The novel features female characters, addresses the separation of the military from the rest of society, and deals with homosexuality, elements that Haldeman took directly from his time in Vietnam and his thoughts about the war. After meeting two homosexual medics during his tour, he decided that he wanted his writing to feature people from across the spectrum of American military life, commenting "These guys are as real as I am."
When talking about the influences on the book, Haldeman noted that he "grew up in this humanistic, anti-establishment tradition of science fiction writers," and that he was "influenced by his generation's desire to change the world."
The Struggle to Publish
Haldeman notes that at the time he was pitching The Forever War to publishers, science fiction war stories were "very, very right-wing, very masculine, [had] no sex and a very heavy God influence." Instead of trying to fit into that mold, Haldeman decided not to pay attention to what came before. That ended up causing major problems with his publishing prospects — he recalls coming into his agent's office, where he was shown a small index card of all seventeen of the publishers who had rejected The Forever War.
At one point, an editor sat him down and said "Joe, listen, some genres don't mix. Sci-fi does not mix with women," a comment directed at the inclusion of female characters in the book.
After the realization that his book was most likely doomed to failure, Haldeman attended the Nebula Award banquet, where he "pissed and moaned" to the gathered sci-fi and fantasy editors about his struggles. Eventually, he was cornered by Ben Bova, another sci-fi author, who reassured him that the story was worth telling. After some wrangling, the book was picked up by St. Martin's Press.
From there, Haldeman said the book was an "average" commercial success, but met with a big critical response. The Forever War began to pick up momentum, and to this day it has never gone out of print.

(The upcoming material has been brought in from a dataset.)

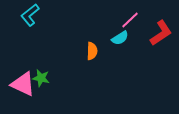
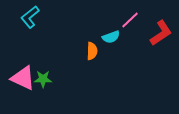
cyan L-shape: moved 2 px down
cyan semicircle: moved 9 px left, 1 px up; rotated 12 degrees clockwise
green star: moved 2 px right, 1 px down; rotated 12 degrees counterclockwise
pink triangle: moved 6 px up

Science Fiction and Literary Fiction: Painting Stripes on a Giraffe
After Haldeman had finished speaking at the event, the floor was opened for questions. I stood up and said something like this:
"When I went through college, I got my degree in creative writing, and my professors were adamant that literary and genre fiction existed on opposite sides of a wall. Do you think it's a good thing to subject fantasy and sci-fi to literary, academic standards?"
Haldeman responded with "If you paint a giraffe with stripes, is it a tiger?"

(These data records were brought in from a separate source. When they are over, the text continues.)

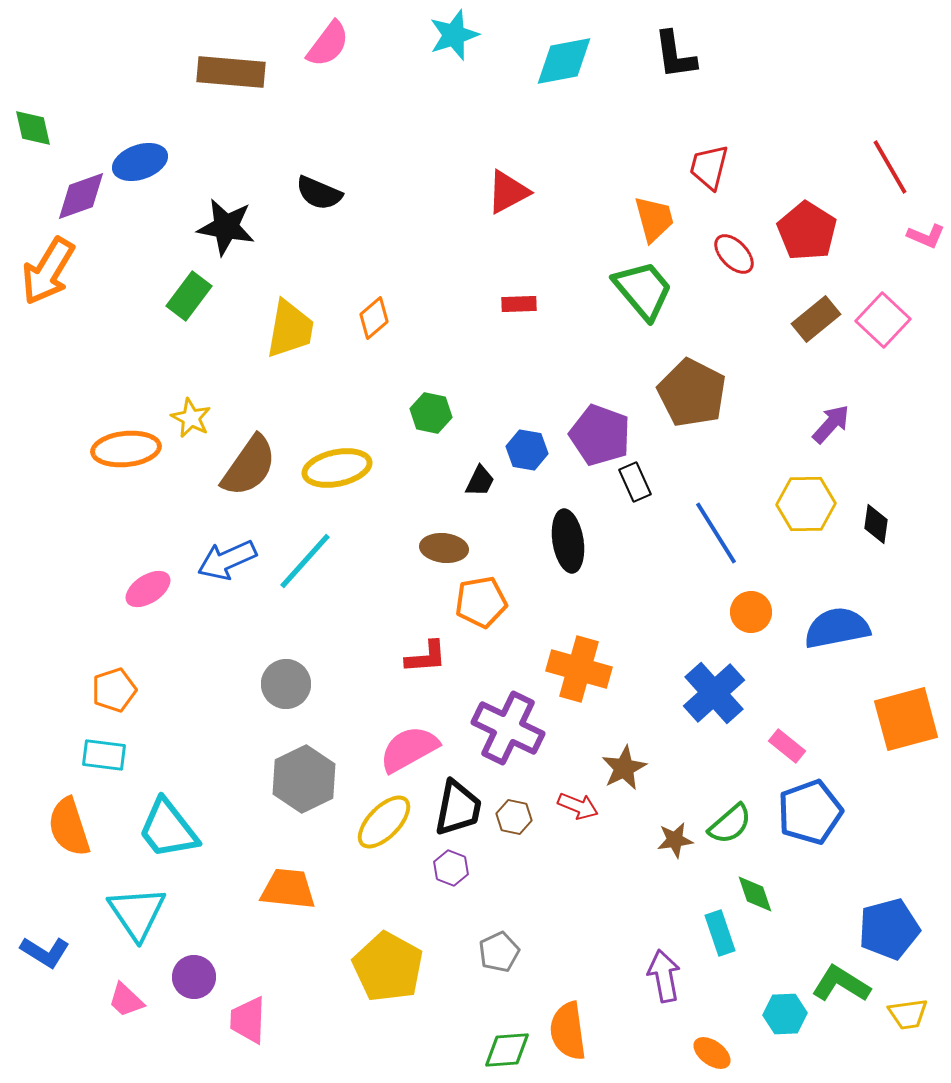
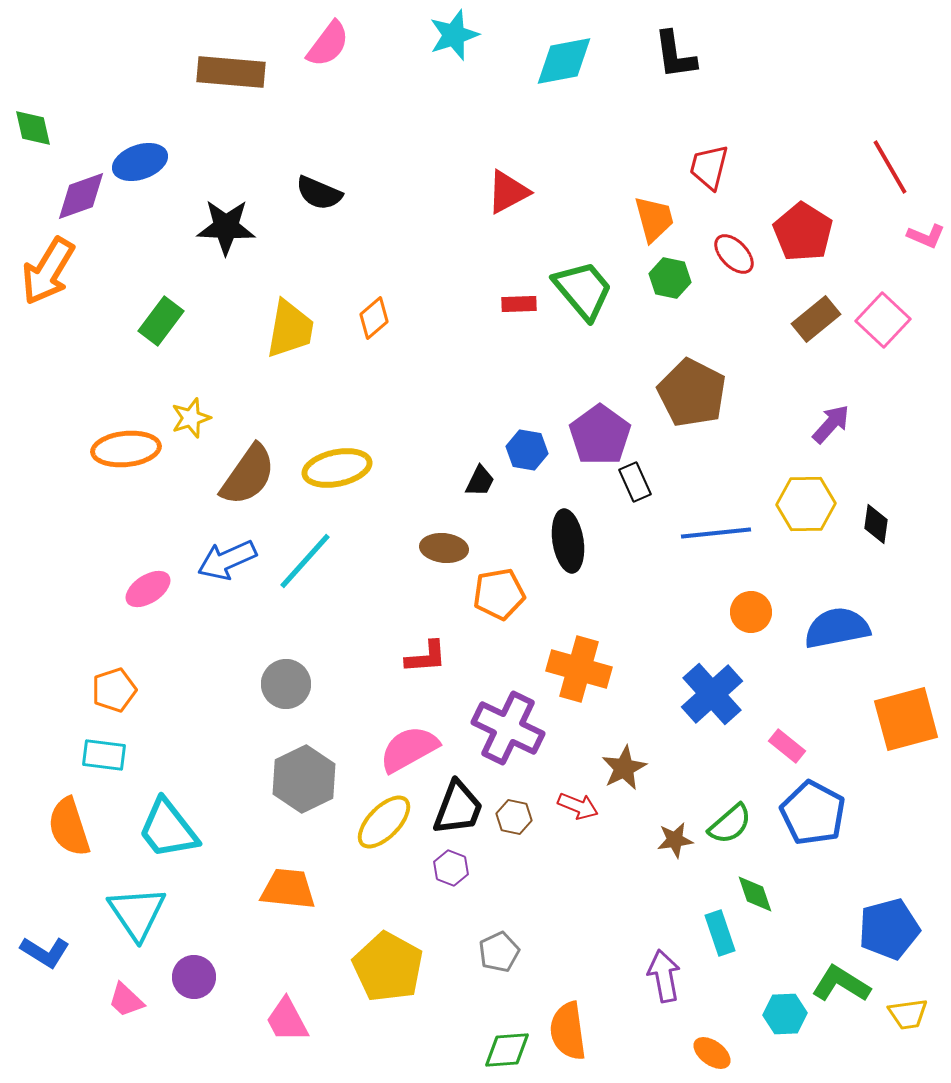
black star at (226, 227): rotated 8 degrees counterclockwise
red pentagon at (807, 231): moved 4 px left, 1 px down
green trapezoid at (643, 290): moved 60 px left
green rectangle at (189, 296): moved 28 px left, 25 px down
green hexagon at (431, 413): moved 239 px right, 135 px up
yellow star at (191, 418): rotated 27 degrees clockwise
purple pentagon at (600, 435): rotated 16 degrees clockwise
brown semicircle at (249, 466): moved 1 px left, 9 px down
blue line at (716, 533): rotated 64 degrees counterclockwise
orange pentagon at (481, 602): moved 18 px right, 8 px up
blue cross at (714, 693): moved 2 px left, 1 px down
black trapezoid at (458, 808): rotated 10 degrees clockwise
blue pentagon at (810, 812): moved 3 px right, 1 px down; rotated 24 degrees counterclockwise
pink trapezoid at (248, 1020): moved 39 px right; rotated 30 degrees counterclockwise
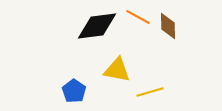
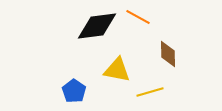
brown diamond: moved 28 px down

Some folks in the audience laughed. "It seems so artificial," he commented. "You write a book in the hopes that people will read it, and that they'll be affected by it," he went on. "[If you write a book for both a literary and general audience], you end up writing the book for different people, who want different things from it."
From there, he harkened back to the famous Peter Graham quote, which says that the 'Golden Age' of sci-fi is twelve years old: "I'm still a kid sitting in a corner with a book, trying to keep my mother from giving chores to me. I have a World War II jungle tent…I used to hide in there [as a kid]. I would [hang it] between two trees, take armloads of science fiction and read them in the tent. That was my education as a reader, writer, [and] person."
I thought that was a great answer.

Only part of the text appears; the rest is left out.